**EXERCISE PROMPT**
Output the run of lines that opens with the first line of the material below and closes with the line containing "by marking up", both included, and drop the pictures.

**SUPPLIED DATA**
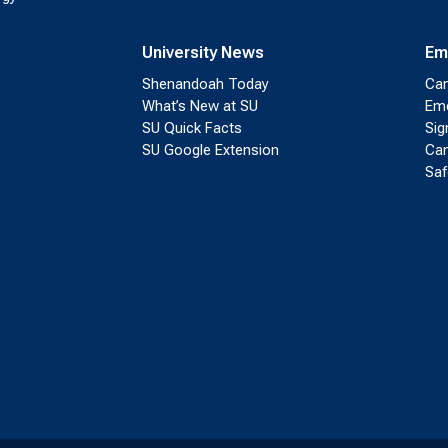
University News
Em
Shenandoah Today
Cam
What’s New at SU
Eme
SU Quick Facts
Sig
SU Google Extension
Cam
Saf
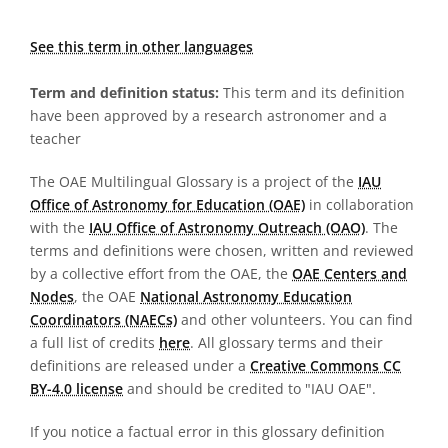
See this term in other languages
Term and definition status:
This term and its definition
have been approved by a research astronomer and a
teacher
The OAE Multilingual Glossary is a project of the
IAU
Office of Astronomy for Education (OAE)
in collaboration
with the
IAU Office of Astronomy Outreach (OAO)
. The
terms and definitions were chosen, written and reviewed
by a collective effort from the OAE, the
OAE Centers and
Nodes
, the OAE
National Astronomy Education
Coordinators (NAECs)
and other volunteers. You can find
a full list of credits
here
. All glossary terms and their
definitions are released under a
Creative Commons CC
BY-4.0 license
and should be credited to "IAU OAE".
If you notice a factual error in this glossary definition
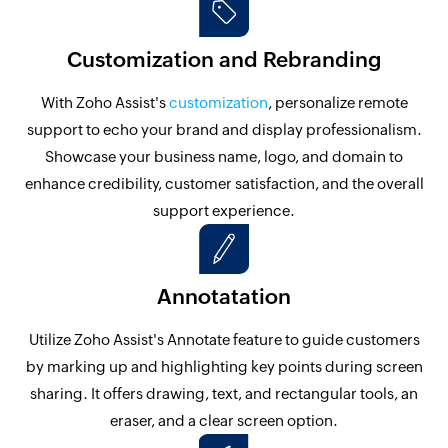
Customization and Rebranding
With Zoho Assist's
customization
, personalize remote
support to echo your brand and display professionalism.
Showcase your business name, logo, and domain to
enhance credibility, customer satisfaction, and the overall
support experience.
Annotatation
Utilize Zoho Assist's Annotate feature to guide customers
by marking up and highlighting key points during screen
sharing. It offers drawing, text, and rectangular tools, an
eraser, and a clear screen option.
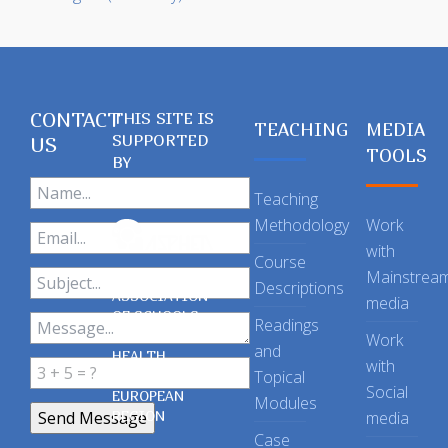
CONTACT
THIS SITE IS
TEACHING
MEDIA
SUPPORTED
US
TOOLS
BY
Teaching
Methodology
Work
with
Course
Mainstrea
Descriptions
ASSOCIATION
media
OF SCHOOLS
Readings
OF PUBLIC
Work
and
HEALTH
with
Topical
IN THE
Social
EUROPEAN
Modules
REGION
media
Case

**RESPONSE AREA**
University News
Em
Shenandoah Today
Cam
What’s New at SU
Eme
SU Quick Facts
Sig
SU Google Extension
Cam
Saf
See this term in other languages
Term and definition status:
This term and its definition
have been approved by a research astronomer and a
teacher
The OAE Multilingual Glossary is a project of the
IAU
Office of Astronomy for Education (OAE)
in collaboration
with the
IAU Office of Astronomy Outreach (OAO)
. The
terms and definitions were chosen, written and reviewed
by a collective effort from the OAE, the
OAE Centers and
Nodes
, the OAE
National Astronomy Education
Coordinators (NAECs)
and other volunteers. You can find
a full list of credits
here
. All glossary terms and their
definitions are released under a
Creative Commons CC
BY-4.0 license
and should be credited to "IAU OAE".
If you notice a factual error in this glossary definition
Customization and Rebranding
With Zoho Assist's
customization
, personalize remote
support to echo your brand and display professionalism.
Showcase your business name, logo, and domain to
enhance credibility, customer satisfaction, and the overall
support experience.
Annotatation
Utilize Zoho Assist's Annotate feature to guide customers
by marking up and highlighting key points during screen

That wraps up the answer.